Если действительно сейчас десять минут десятого, то он сидит здесь, скрючившись, уже больше двух часов.
За эти два часа Ахмед должен был уже умереть от потери крови.
Может быть, его тело прилипло к полу в загустевшей лужице.
Рей представил себе пленку на луже крови Ахмеда, словно пенку на остывающем какао. Ахмед ему нравился: у этого маленького человечка было, развитое чувство юмора, уравновешенное доверчивым оптимизмом. А ведь он, может быть, еще жив…
Если бы только я мог выбраться, позвать кого-нибудь ему на помощь…
Вряд ли выйдет. Чертовы гады наверняка перерезали телефонные провода прямо у коробки. К тому же они могли уже захватить и провода – как-нибудь пронизать их своей плотью.
Ему ни за что не добраться до телефона в холле. А благодаря Светлым Головам, как называл их Ахмед, из отдела безопасности, в лаборатории-23 не полагалось иметь сотовых телефонов. Никакого смысла в этом не было, а вот теперь из-за отсутствия сотовых телефонов им с Ахмедом приходится погибать.
Доверчивый, оптимистичный Ахмед…
Ахмед истекает кровью, если уже не умер, а я…
С другой стороны, смерть Ахмеда может показаться милосердной, если вспомнить судьбу Кью Кима. Ким попался, потому что именно он открыл емкость с культурой. Именно Ким обнаружил, что они привели в негодность защитные цепи в лаборатории.
Выбросы разорвали тело Кима на пять частей, чтобы использовать столько мышечных групп, сколько могли освоить. То есть ноги Кима начали дергаться и действовать сами по себе, отдельно от туловища, как змеи, вылупляющиеся из яйца. Потом уже все конечности поползли по комнате. Туловище, на котором еще держалась голова, поползло в противоположном направлении.

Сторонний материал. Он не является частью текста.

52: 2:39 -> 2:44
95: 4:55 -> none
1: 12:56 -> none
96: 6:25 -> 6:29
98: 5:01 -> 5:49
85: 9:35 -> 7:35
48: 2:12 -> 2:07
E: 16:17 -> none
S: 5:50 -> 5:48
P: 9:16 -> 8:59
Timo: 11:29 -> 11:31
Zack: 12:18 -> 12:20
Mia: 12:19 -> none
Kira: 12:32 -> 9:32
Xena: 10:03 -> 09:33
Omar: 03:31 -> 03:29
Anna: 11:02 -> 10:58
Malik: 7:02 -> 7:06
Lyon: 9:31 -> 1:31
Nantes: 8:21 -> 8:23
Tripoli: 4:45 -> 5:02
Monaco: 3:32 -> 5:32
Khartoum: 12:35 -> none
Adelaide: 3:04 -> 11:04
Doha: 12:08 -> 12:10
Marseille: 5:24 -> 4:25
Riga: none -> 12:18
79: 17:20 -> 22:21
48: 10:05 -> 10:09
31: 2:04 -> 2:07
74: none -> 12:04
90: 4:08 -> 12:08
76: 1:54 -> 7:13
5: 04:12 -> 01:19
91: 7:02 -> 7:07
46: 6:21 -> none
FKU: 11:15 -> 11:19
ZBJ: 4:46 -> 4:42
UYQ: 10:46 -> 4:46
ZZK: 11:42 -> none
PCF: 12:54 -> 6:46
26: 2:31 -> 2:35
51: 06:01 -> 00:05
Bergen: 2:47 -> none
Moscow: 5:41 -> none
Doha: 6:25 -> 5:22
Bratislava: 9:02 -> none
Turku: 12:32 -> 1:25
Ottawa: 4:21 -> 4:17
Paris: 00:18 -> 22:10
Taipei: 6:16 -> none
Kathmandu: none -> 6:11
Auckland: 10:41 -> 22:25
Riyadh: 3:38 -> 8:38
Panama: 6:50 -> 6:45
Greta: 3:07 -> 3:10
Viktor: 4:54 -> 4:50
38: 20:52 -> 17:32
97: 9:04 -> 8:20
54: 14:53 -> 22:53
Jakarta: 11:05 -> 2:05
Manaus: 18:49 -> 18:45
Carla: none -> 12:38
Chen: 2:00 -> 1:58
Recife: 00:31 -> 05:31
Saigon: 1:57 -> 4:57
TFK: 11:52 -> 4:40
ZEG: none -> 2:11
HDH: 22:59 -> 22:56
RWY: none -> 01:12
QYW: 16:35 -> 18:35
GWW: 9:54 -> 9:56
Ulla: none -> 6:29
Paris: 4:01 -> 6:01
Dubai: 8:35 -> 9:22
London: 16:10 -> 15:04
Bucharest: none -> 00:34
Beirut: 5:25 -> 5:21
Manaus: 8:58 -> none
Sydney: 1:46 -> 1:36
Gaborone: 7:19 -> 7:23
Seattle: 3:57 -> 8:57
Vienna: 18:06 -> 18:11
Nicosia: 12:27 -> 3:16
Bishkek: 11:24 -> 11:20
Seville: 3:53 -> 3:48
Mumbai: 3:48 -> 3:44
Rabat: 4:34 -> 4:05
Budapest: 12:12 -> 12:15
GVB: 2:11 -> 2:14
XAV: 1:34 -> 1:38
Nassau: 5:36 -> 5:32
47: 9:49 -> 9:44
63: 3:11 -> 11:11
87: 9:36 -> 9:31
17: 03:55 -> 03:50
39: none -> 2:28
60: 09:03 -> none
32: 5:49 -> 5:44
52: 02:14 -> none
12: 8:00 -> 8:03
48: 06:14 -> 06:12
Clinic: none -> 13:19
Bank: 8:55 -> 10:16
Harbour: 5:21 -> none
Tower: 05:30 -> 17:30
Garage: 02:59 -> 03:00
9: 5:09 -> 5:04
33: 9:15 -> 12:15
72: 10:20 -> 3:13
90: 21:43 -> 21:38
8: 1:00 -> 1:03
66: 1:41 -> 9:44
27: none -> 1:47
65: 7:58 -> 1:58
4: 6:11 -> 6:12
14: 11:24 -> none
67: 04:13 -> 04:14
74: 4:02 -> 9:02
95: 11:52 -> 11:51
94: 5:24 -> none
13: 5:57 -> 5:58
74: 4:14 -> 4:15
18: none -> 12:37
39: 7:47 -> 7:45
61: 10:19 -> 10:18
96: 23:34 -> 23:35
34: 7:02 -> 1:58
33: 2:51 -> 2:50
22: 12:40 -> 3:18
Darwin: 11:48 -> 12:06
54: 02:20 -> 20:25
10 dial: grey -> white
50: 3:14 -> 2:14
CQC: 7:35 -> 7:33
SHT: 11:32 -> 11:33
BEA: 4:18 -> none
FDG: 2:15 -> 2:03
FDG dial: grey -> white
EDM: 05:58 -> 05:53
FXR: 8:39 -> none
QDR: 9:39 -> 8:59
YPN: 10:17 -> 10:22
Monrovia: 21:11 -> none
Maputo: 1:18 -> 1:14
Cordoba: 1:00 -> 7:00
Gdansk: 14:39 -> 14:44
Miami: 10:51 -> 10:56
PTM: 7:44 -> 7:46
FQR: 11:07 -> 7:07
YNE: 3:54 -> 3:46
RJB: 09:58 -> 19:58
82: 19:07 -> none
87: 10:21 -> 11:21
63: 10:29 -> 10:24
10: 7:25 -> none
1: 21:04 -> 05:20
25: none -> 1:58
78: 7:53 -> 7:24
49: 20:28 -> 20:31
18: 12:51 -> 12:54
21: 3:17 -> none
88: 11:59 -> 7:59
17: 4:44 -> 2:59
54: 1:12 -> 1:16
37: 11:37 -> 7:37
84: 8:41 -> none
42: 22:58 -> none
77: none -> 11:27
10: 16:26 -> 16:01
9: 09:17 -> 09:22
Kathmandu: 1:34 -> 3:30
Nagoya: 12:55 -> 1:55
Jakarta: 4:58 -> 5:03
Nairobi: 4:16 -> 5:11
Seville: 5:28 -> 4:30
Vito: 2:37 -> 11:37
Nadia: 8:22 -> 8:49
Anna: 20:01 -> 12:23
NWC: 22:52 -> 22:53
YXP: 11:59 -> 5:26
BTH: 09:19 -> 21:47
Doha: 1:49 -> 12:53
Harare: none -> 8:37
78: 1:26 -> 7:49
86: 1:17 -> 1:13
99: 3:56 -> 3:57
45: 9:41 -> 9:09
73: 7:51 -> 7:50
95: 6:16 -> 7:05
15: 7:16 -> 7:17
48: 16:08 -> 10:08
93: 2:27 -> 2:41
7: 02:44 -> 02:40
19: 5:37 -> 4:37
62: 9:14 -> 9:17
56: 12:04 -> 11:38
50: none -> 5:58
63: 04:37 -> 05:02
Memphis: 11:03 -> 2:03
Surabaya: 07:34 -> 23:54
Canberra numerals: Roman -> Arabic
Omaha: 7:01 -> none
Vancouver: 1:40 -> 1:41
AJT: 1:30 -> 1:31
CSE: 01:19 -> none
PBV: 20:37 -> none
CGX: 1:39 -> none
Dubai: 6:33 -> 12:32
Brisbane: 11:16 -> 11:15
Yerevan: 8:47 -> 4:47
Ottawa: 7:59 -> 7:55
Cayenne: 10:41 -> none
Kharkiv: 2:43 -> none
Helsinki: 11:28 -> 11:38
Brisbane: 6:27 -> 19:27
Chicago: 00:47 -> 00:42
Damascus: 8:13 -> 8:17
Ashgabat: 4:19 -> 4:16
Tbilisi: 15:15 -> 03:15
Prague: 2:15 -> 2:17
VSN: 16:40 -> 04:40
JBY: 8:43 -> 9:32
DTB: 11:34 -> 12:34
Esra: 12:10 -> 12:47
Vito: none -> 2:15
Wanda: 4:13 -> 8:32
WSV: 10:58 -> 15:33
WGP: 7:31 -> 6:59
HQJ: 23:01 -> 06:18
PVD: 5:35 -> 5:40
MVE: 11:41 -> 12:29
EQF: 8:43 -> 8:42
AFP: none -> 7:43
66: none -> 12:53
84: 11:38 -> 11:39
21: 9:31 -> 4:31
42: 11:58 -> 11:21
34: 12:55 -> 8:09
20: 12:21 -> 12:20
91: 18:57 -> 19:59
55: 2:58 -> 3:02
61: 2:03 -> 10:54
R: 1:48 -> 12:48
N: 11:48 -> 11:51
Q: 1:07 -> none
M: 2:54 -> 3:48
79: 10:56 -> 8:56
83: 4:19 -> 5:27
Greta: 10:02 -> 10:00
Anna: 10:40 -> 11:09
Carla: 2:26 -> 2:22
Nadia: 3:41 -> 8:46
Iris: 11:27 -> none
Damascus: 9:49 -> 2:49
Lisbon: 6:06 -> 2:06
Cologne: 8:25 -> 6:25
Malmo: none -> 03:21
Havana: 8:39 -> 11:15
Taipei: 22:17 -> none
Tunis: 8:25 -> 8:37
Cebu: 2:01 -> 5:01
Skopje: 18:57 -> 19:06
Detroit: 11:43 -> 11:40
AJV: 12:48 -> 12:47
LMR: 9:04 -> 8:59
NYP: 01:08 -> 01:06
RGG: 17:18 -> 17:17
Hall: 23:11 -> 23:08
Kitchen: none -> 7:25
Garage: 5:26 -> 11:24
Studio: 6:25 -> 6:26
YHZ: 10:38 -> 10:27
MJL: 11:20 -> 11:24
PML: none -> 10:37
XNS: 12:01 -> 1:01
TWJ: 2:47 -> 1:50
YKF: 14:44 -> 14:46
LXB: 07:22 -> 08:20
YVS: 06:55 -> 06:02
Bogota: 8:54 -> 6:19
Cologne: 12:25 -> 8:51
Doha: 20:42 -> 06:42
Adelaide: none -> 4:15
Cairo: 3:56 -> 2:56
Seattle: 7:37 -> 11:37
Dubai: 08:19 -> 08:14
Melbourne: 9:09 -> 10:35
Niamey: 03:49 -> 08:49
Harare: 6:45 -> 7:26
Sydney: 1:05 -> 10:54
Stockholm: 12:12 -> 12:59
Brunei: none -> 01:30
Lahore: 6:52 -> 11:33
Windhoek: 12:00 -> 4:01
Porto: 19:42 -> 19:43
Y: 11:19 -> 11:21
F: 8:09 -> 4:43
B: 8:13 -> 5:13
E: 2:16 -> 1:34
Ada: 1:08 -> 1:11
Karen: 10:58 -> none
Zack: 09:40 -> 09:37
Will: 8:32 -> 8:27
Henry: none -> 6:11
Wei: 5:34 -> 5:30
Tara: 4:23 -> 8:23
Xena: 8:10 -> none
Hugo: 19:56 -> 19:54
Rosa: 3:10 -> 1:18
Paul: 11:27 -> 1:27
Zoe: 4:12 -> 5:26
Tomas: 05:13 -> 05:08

Ахмед упал у перестроенного тела Кью, а новые челюсти Кью впились ему в бок и часто-часто захлопали – щелк-щелк-щелк-щелк, – как электрическая газонокосилка. Ахмед сдернул стерилизатор и обрушил его на голову Кью… и разбил ее. Окровавленная голова Кью раскололась с отвратительным хрустом.
Но тело Кью не было мертвым. Берджесс до сих пор слышал, как оно дергается под массивным металлическим бюро в соседней комнате.
Ахмед быстро терял кровь, а когда ее вытекло много, потерял и сознание. Конечности Кью, не имея глаз, были для этих тварей практически бесполезны. Выбросы продолжали – ха-ха! – экспериментировать. Оставили в покое части тела Кью и взялись за какой-то другой вид «взаимосвязанной общей е-перестройки». Термин придумали парни из Пентагона. Молодцы, что еще скажешь…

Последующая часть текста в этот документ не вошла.